━━ Records shown ━━

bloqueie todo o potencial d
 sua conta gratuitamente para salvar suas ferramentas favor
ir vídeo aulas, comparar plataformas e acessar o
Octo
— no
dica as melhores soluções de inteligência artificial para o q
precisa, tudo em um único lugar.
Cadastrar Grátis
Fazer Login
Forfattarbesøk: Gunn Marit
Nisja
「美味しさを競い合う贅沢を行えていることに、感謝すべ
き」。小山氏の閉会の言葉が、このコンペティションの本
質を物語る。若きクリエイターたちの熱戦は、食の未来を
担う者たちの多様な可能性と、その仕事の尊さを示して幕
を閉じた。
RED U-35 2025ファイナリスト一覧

━━━
━━ Records shown ━━

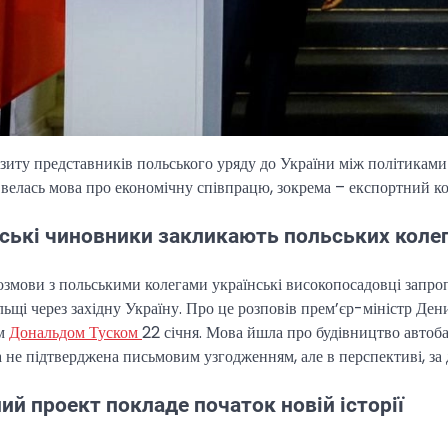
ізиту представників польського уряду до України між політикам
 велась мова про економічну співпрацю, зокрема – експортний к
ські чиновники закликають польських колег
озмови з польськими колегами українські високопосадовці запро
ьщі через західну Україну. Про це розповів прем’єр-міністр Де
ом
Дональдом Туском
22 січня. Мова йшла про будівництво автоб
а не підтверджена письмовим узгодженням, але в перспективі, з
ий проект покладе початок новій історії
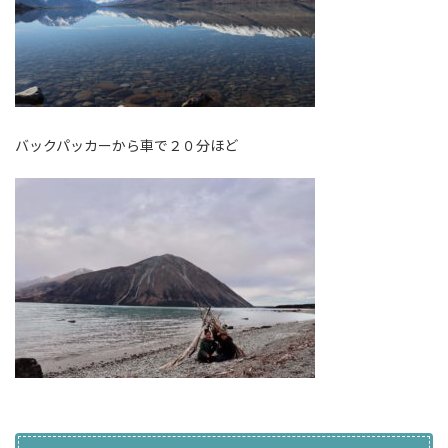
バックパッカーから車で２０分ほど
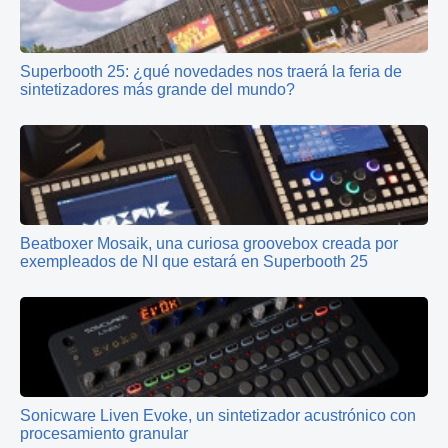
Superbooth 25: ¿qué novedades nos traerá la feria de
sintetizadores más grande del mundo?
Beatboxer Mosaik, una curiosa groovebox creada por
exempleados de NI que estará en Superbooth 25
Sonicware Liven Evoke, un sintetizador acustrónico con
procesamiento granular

━━━
━━ Records shown ━━

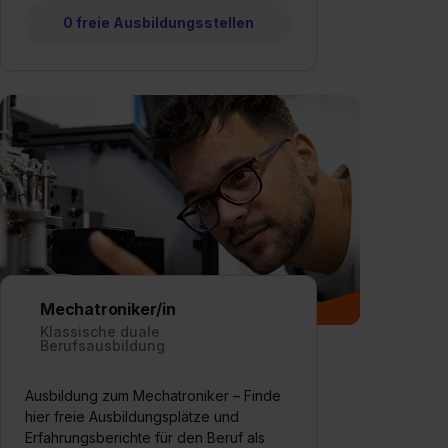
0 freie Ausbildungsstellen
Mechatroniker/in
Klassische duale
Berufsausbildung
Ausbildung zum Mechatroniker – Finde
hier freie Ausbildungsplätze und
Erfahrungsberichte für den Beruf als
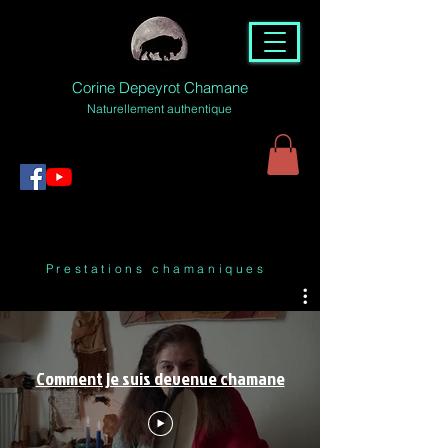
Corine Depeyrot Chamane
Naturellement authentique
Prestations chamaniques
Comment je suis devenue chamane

━━━

Exercise:
Set apart and copy each line of the records that holds the word "Superbooth".

Answer space:
Superbooth 25: ¿qué novedades nos traerá la feria de
exempleados de NI que estará en Superbooth 25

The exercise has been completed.